Такая точка зрения на ренессансную трагедию не встречалась ни с какими серьезными возражениями и оставалась безусловно доминирующей до 1974 года, до появления книги Марко Ариани "Между классицизмом и маньеризмом", книги, возвратившей беспризорную трагедию в благородную семью возрожденческой литературы и не на правах бедного родственника, а, напротив, - в качестве ее почетного члена [1]. М. Ариани реконструировал драматическую систему жанра, указал на ее театральную эффективность, художественную последовательность, техническую сложность, реабилитировал ее эстетически: итальянская трагедия впервые без краски стыда была поставлена в один ряд с трагедией шекспировской Англии (но не с самим Шекспиром, разумеется) как вполне ее достойный, только говорящий на другом драматургическом языке собрат. И наконец, М. Ариани вернул трагедии право голоса в самых напряженных и злободневных идеологических дискуссиях эпохи - эпохи, которой именно накал идеологических битв сообщает уникальное место в истории культуры.

Ожесточеннейшей из этих дискуссий была дискуссия по поводу государственной власти. Иначе и быть не могло: за увлечением политической теорией стояла могучая практика пробуждающегося национального сознания, складывающихся абсолютных монархий, перешедшей в контрнаступление католической церкви. Проблема власти стала точкой схождения политических амбиций всеевропейского масштаба. И именно эту проблему итальянская трагедия XVI века поставила во главу угла своей идейной системы.
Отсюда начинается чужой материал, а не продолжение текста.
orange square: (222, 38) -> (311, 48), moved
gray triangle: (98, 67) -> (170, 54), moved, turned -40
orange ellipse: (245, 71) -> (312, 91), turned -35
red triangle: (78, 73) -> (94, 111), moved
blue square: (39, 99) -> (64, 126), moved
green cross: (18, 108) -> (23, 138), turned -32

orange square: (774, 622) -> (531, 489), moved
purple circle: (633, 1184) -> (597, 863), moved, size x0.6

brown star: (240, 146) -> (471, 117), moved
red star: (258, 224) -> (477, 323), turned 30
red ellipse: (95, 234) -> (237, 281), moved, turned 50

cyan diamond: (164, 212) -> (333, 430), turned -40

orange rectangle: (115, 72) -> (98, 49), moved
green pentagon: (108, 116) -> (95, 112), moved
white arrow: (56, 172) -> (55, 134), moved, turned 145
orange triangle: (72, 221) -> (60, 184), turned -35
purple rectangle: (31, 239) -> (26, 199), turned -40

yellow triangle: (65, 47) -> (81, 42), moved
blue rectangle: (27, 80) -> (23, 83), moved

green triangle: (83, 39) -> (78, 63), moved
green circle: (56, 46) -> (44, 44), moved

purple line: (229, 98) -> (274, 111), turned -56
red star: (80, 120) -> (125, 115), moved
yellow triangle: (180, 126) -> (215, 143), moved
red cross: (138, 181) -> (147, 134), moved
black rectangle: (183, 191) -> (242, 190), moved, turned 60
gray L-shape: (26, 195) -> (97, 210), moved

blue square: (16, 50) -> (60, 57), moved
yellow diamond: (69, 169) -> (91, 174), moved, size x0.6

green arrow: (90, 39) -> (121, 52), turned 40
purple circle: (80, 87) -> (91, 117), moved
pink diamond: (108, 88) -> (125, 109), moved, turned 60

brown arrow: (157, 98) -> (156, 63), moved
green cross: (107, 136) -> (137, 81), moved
Итальянская трагедия начиналась именно как политическая - от "Софонисбы" Триссино до "Орбекки" Джиральди Чинцио проблема государственной власти, ее онтологического статуса и нравственных атрибутов стоит в центре трагедийной рефлексии. Правда, политическая проблематика в трагедии первой половины века замаскирована отвлеченной риторикой стиля: чтобы проникнуть в суть проблемы и оценить меру ее актуальности, необходимо специальное знакомство с конкретной идеологической ситуацией. Только тогда в "Софонисбе" можно будет увидеть не школьное упражнение по классической филологии, а живой отклик на самые сложные коллизии итальянской истории начала века. Только тогда "Орбекки" из чудовищного и бессмысленного нагромождения ужасов станет весьма проницательным и последовательным анализом психологии власти, сметающей в своем бесчеловечном безумии последние бастионы гуманистической утопии разума. Но, повторяю, трагедия первой половины XVI века - палимпсест, политический оригинал которого приходится проявлять, снимая слои абстрактных дихотомий: разум - безумие, неистовство - умеренность, судьба - доблесть и т.п.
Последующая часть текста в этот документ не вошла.